- [What this task involves]
Copy nothing but the text: repeat each entry exactly and drop the images.

Records from a data collection:
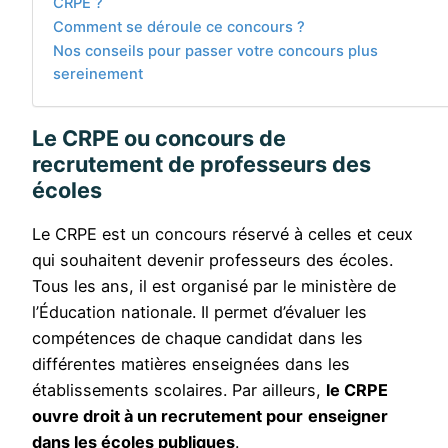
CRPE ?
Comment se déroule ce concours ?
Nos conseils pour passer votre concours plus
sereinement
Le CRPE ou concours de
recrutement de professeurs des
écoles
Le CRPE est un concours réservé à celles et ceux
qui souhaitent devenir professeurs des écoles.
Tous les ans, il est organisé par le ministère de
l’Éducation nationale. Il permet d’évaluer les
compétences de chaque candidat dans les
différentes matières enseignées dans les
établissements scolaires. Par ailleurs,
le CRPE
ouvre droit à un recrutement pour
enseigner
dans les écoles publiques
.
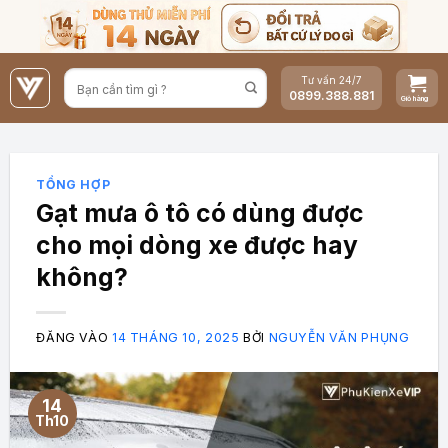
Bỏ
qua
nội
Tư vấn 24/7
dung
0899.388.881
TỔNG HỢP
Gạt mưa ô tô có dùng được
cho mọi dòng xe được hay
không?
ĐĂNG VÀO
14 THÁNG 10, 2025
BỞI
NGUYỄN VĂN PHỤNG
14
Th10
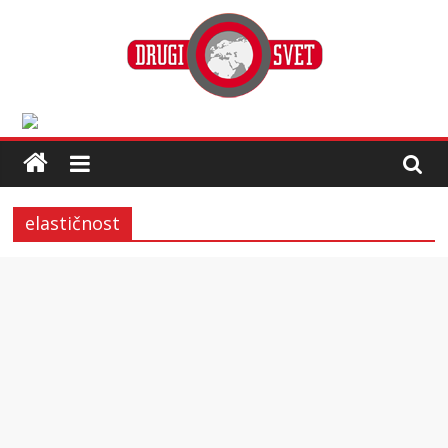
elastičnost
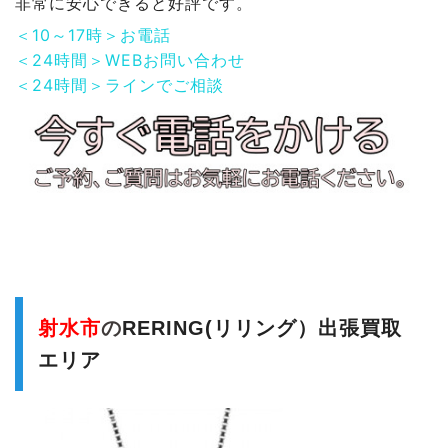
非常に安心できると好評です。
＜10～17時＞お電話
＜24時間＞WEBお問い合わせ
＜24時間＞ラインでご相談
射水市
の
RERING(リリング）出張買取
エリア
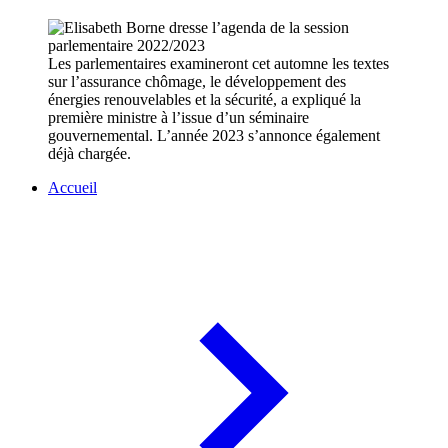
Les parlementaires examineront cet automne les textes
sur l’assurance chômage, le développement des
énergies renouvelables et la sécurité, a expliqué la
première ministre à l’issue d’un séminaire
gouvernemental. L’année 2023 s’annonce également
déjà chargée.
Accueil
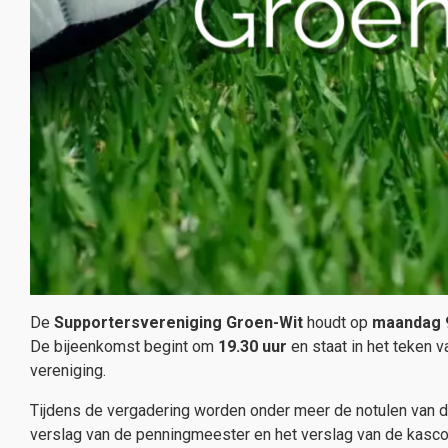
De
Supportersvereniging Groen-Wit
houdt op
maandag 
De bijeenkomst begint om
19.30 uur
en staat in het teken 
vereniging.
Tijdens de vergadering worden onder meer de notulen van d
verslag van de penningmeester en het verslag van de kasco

- [Response area]
CRPE ?
Comment se déroule ce concours ?
Nos conseils pour passer votre concours plus
sereinement
Le CRPE ou concours de
recrutement de professeurs des
écoles
Le CRPE est un concours réservé à celles et ceux
qui souhaitent devenir professeurs des écoles.
Tous les ans, il est organisé par le ministère de
l’Éducation nationale. Il permet d’évaluer les
compétences de chaque candidat dans les
différentes matières enseignées dans les
établissements scolaires. Par ailleurs,
le CRPE
ouvre droit à un recrutement pour
enseigner
dans les écoles publiques
.
Bỏ
qua
nội
Tư vấn 24/7
dung
0899.388.881
TỔNG HỢP
Gạt mưa ô tô có dùng được
cho mọi dòng xe được hay
không?
ĐĂNG VÀO
14 THÁNG 10, 2025
BỞI
NGUYỄN VĂN PHỤNG
14
Th10
elastičnost
非常に安心できると好評です。
＜10～17時＞お電話
＜24時間＞WEBお問い合わせ
＜24時間＞ラインでご相談
射水市
の
RERING(リリング）出張買取
エリア
Les parlementaires examineront cet automne les textes
sur l’assurance chômage, le développement des
énergies renouvelables et la sécurité, a expliqué la
première ministre à l’issue d’un séminaire
gouvernemental. L’année 2023 s’annonce également
déjà chargée.
Accueil
De
Supportersvereniging Groen-Wit
houdt op
maandag 
De bijeenkomst begint om
19.30 uur
en staat in het teken 
vereniging.
Tijdens de vergadering worden onder meer de notulen van d
verslag van de penningmeester en het verslag van de kasco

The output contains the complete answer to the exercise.